Filip Ejlak tersander at gmail.com
Mon Aug 14 07:03:27 PDT 2023


Many methods give some explicit order of winners: for example in FPTP there
is an obvious 2nd place for the candidate with the 2nd largest number of
first preferences, etc.

However there's also what I call the "implicit order" of winners (which
might be very different): that's when you eliminate the winner from the set
of candidates, then check who will now become the new winner, then
eliminating them, etc.

Such an order can be used for runoff purposes - eliminate the last place
candidate, then recalculate the order, eliminate the new last place
candidate, and so on, until you have one candidate left. That's not a new
idea - I'm sure I've seen someone doing this with IRV quite a long time
ago. But this can be done with any base method.

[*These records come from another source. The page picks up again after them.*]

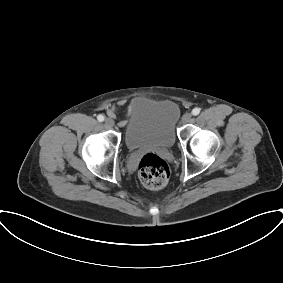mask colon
I'll list each match as a JSON object with an SVG mask.
<instances>
[{
  "label": "colon",
  "mask_w": 283,
  "mask_h": 283,
  "mask_svg": "<svg viewBox=\"0 0 283 283\" xmlns=\"http://www.w3.org/2000/svg\"><path fill=\"white\" fill-rule=\"evenodd\" d=\"M138 176L146 188L159 190L167 184L170 170L162 158L154 153H148L140 160Z\"/></svg>",
  "instance_id": "5ec220e1"
}]
</instances>
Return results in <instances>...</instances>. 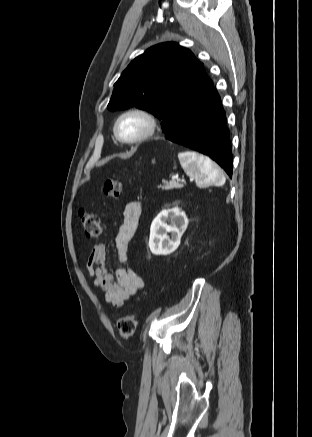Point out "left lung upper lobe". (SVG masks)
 Listing matches in <instances>:
<instances>
[{
	"instance_id": "1",
	"label": "left lung upper lobe",
	"mask_w": 312,
	"mask_h": 437,
	"mask_svg": "<svg viewBox=\"0 0 312 437\" xmlns=\"http://www.w3.org/2000/svg\"><path fill=\"white\" fill-rule=\"evenodd\" d=\"M114 86L109 110H147L162 120L168 137L209 95L213 82L190 50L168 42L136 57Z\"/></svg>"
}]
</instances>
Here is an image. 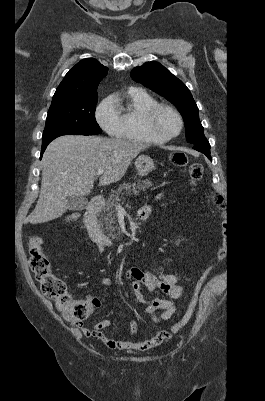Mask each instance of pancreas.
<instances>
[{
  "label": "pancreas",
  "mask_w": 265,
  "mask_h": 401,
  "mask_svg": "<svg viewBox=\"0 0 265 401\" xmlns=\"http://www.w3.org/2000/svg\"><path fill=\"white\" fill-rule=\"evenodd\" d=\"M148 186H152V182L146 178V180H138V182H123V184H119L116 190H112L113 194H110L105 201V207H103L99 217L100 221H105L103 225L107 231H110L109 237L111 239H119L118 235L121 233L120 227L116 223L115 213H117V207L120 205L119 201H124L125 192L126 194H138L139 190H146Z\"/></svg>",
  "instance_id": "1"
}]
</instances>
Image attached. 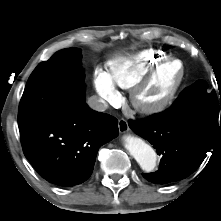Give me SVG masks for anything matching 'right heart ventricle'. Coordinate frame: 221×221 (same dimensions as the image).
I'll use <instances>...</instances> for the list:
<instances>
[{
  "mask_svg": "<svg viewBox=\"0 0 221 221\" xmlns=\"http://www.w3.org/2000/svg\"><path fill=\"white\" fill-rule=\"evenodd\" d=\"M166 58L167 54L155 49L143 50L130 57L115 58L107 63L109 76L115 85L130 89L155 64Z\"/></svg>",
  "mask_w": 221,
  "mask_h": 221,
  "instance_id": "1",
  "label": "right heart ventricle"
}]
</instances>
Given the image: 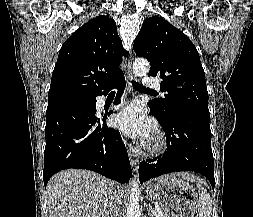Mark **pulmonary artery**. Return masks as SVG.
I'll return each instance as SVG.
<instances>
[{
	"label": "pulmonary artery",
	"mask_w": 253,
	"mask_h": 217,
	"mask_svg": "<svg viewBox=\"0 0 253 217\" xmlns=\"http://www.w3.org/2000/svg\"><path fill=\"white\" fill-rule=\"evenodd\" d=\"M144 85L149 90H158L160 88V85L156 80L148 77L144 79Z\"/></svg>",
	"instance_id": "obj_1"
}]
</instances>
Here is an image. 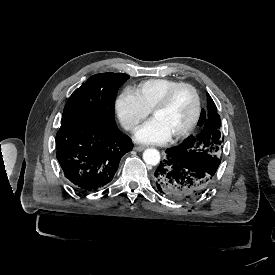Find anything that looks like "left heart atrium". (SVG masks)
<instances>
[{
  "mask_svg": "<svg viewBox=\"0 0 275 275\" xmlns=\"http://www.w3.org/2000/svg\"><path fill=\"white\" fill-rule=\"evenodd\" d=\"M168 138L167 132L154 119L147 122L135 133V139L141 143H159Z\"/></svg>",
  "mask_w": 275,
  "mask_h": 275,
  "instance_id": "1",
  "label": "left heart atrium"
}]
</instances>
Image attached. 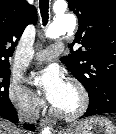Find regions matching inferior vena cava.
Returning a JSON list of instances; mask_svg holds the SVG:
<instances>
[{
  "label": "inferior vena cava",
  "mask_w": 116,
  "mask_h": 134,
  "mask_svg": "<svg viewBox=\"0 0 116 134\" xmlns=\"http://www.w3.org/2000/svg\"><path fill=\"white\" fill-rule=\"evenodd\" d=\"M19 121L22 123H34L39 118V109L35 100L22 106L18 111Z\"/></svg>",
  "instance_id": "602c4592"
}]
</instances>
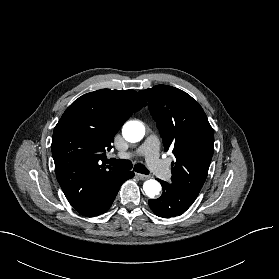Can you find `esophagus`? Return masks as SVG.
<instances>
[{"mask_svg":"<svg viewBox=\"0 0 279 279\" xmlns=\"http://www.w3.org/2000/svg\"><path fill=\"white\" fill-rule=\"evenodd\" d=\"M136 175H137V177H138L139 179H141V180H146V179H149V178H150L149 175H144V174H139V173H137Z\"/></svg>","mask_w":279,"mask_h":279,"instance_id":"1","label":"esophagus"}]
</instances>
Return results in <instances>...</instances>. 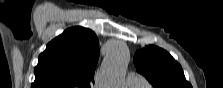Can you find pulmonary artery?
Instances as JSON below:
<instances>
[{"label":"pulmonary artery","instance_id":"pulmonary-artery-1","mask_svg":"<svg viewBox=\"0 0 223 88\" xmlns=\"http://www.w3.org/2000/svg\"><path fill=\"white\" fill-rule=\"evenodd\" d=\"M126 84H127L129 87H132V88H138V87L146 86V85H147V81H146V79H145L142 75H140V74H137V73H130V74L127 76Z\"/></svg>","mask_w":223,"mask_h":88}]
</instances>
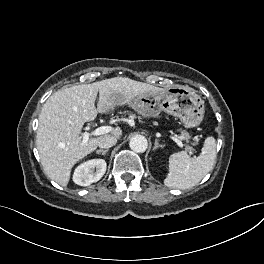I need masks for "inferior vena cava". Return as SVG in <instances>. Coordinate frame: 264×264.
Here are the masks:
<instances>
[{
    "label": "inferior vena cava",
    "mask_w": 264,
    "mask_h": 264,
    "mask_svg": "<svg viewBox=\"0 0 264 264\" xmlns=\"http://www.w3.org/2000/svg\"><path fill=\"white\" fill-rule=\"evenodd\" d=\"M117 143V139L114 136H104L100 139L98 146L100 148H111L112 146H114Z\"/></svg>",
    "instance_id": "602c4592"
}]
</instances>
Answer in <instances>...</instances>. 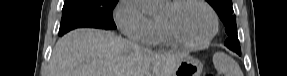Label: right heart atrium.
I'll return each mask as SVG.
<instances>
[{"label":"right heart atrium","mask_w":287,"mask_h":76,"mask_svg":"<svg viewBox=\"0 0 287 76\" xmlns=\"http://www.w3.org/2000/svg\"><path fill=\"white\" fill-rule=\"evenodd\" d=\"M115 22L120 31L128 38L150 43L154 37L153 19L142 10L138 0H121L115 10Z\"/></svg>","instance_id":"d8ad5b80"}]
</instances>
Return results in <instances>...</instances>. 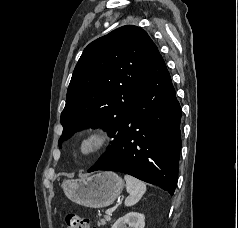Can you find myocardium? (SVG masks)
Listing matches in <instances>:
<instances>
[{
	"label": "myocardium",
	"instance_id": "obj_1",
	"mask_svg": "<svg viewBox=\"0 0 238 228\" xmlns=\"http://www.w3.org/2000/svg\"><path fill=\"white\" fill-rule=\"evenodd\" d=\"M109 142V132L101 126H94L78 139L76 152L80 157L89 158L104 150Z\"/></svg>",
	"mask_w": 238,
	"mask_h": 228
}]
</instances>
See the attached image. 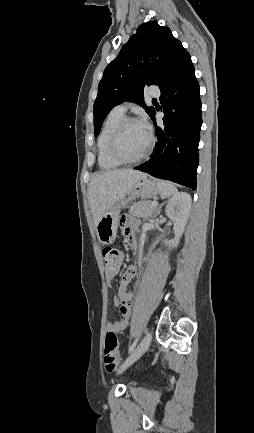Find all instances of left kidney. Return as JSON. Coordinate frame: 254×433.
I'll list each match as a JSON object with an SVG mask.
<instances>
[{
  "label": "left kidney",
  "instance_id": "5707ae66",
  "mask_svg": "<svg viewBox=\"0 0 254 433\" xmlns=\"http://www.w3.org/2000/svg\"><path fill=\"white\" fill-rule=\"evenodd\" d=\"M191 203V196L186 192H179L169 199L165 213L174 223L175 237L172 240L165 239L163 241L165 245L172 248L178 246L180 237L185 230L189 218Z\"/></svg>",
  "mask_w": 254,
  "mask_h": 433
}]
</instances>
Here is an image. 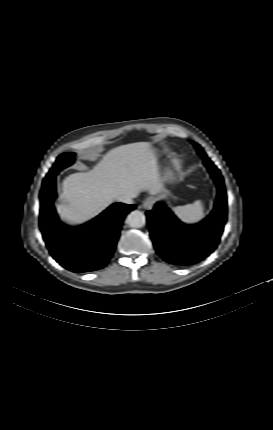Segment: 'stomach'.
Returning a JSON list of instances; mask_svg holds the SVG:
<instances>
[{
  "label": "stomach",
  "instance_id": "1",
  "mask_svg": "<svg viewBox=\"0 0 273 430\" xmlns=\"http://www.w3.org/2000/svg\"><path fill=\"white\" fill-rule=\"evenodd\" d=\"M172 179H173L172 172L171 171H166L165 174H164V180L171 181Z\"/></svg>",
  "mask_w": 273,
  "mask_h": 430
}]
</instances>
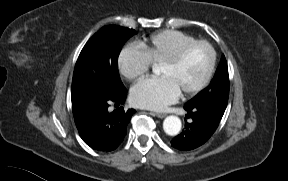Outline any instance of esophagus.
Here are the masks:
<instances>
[{
  "label": "esophagus",
  "mask_w": 288,
  "mask_h": 181,
  "mask_svg": "<svg viewBox=\"0 0 288 181\" xmlns=\"http://www.w3.org/2000/svg\"><path fill=\"white\" fill-rule=\"evenodd\" d=\"M158 118H164L166 116V113H161V112H155L154 113Z\"/></svg>",
  "instance_id": "esophagus-1"
}]
</instances>
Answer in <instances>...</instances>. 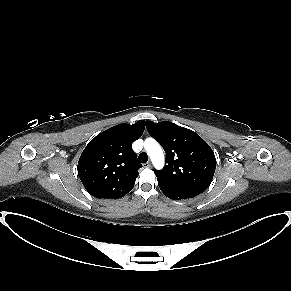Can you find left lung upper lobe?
<instances>
[{"label":"left lung upper lobe","mask_w":291,"mask_h":291,"mask_svg":"<svg viewBox=\"0 0 291 291\" xmlns=\"http://www.w3.org/2000/svg\"><path fill=\"white\" fill-rule=\"evenodd\" d=\"M146 127L166 152L167 164L162 170H155L158 181L192 196L204 192L216 169L210 146L194 131L169 121H146Z\"/></svg>","instance_id":"5c2ea615"}]
</instances>
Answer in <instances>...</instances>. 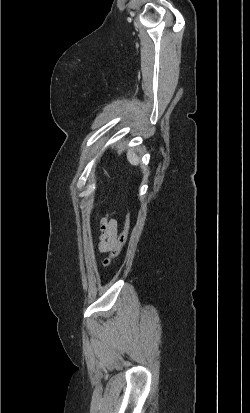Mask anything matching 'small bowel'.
<instances>
[{
  "label": "small bowel",
  "mask_w": 250,
  "mask_h": 413,
  "mask_svg": "<svg viewBox=\"0 0 250 413\" xmlns=\"http://www.w3.org/2000/svg\"><path fill=\"white\" fill-rule=\"evenodd\" d=\"M117 242V222L114 219L103 218L100 222L98 249L101 253H109Z\"/></svg>",
  "instance_id": "c3829d8e"
}]
</instances>
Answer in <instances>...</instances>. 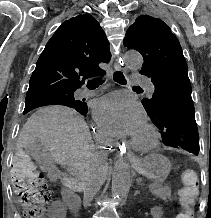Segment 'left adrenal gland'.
Masks as SVG:
<instances>
[{
  "label": "left adrenal gland",
  "mask_w": 211,
  "mask_h": 218,
  "mask_svg": "<svg viewBox=\"0 0 211 218\" xmlns=\"http://www.w3.org/2000/svg\"><path fill=\"white\" fill-rule=\"evenodd\" d=\"M137 194H140L139 190H136L134 196H137Z\"/></svg>",
  "instance_id": "left-adrenal-gland-1"
}]
</instances>
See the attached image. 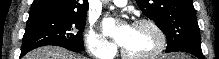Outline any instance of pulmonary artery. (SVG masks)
I'll use <instances>...</instances> for the list:
<instances>
[{"label":"pulmonary artery","instance_id":"pulmonary-artery-1","mask_svg":"<svg viewBox=\"0 0 219 59\" xmlns=\"http://www.w3.org/2000/svg\"><path fill=\"white\" fill-rule=\"evenodd\" d=\"M113 3L119 7H123L127 4L126 0H114Z\"/></svg>","mask_w":219,"mask_h":59}]
</instances>
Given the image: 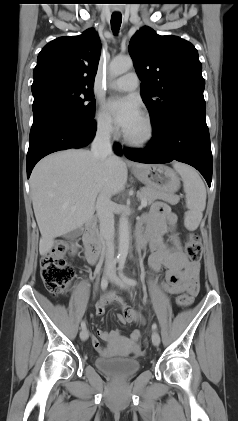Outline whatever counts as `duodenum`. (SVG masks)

In some cases, such a process will produce something entirely different
than the base method - for example, it will transform every non-Condorcet
majoritarian ranked method into a Condorcet one.
In some other cases, it will make no difference at all - like when the
method is LIIA-compliant.

It's closer to the second option with Selective Ranked Pairs - my
simulations suggest that the method is LIIA-compliant unless ties are
involved. Using the self-enhancement process here seems to be a good way to
resolve ties in a monotonic and cloneproof way. It doesn't seem to affect
the high strategy-resistance of the SRP method (which in this respect seems
to look better than Smith//X but not as good as Smith//IRV).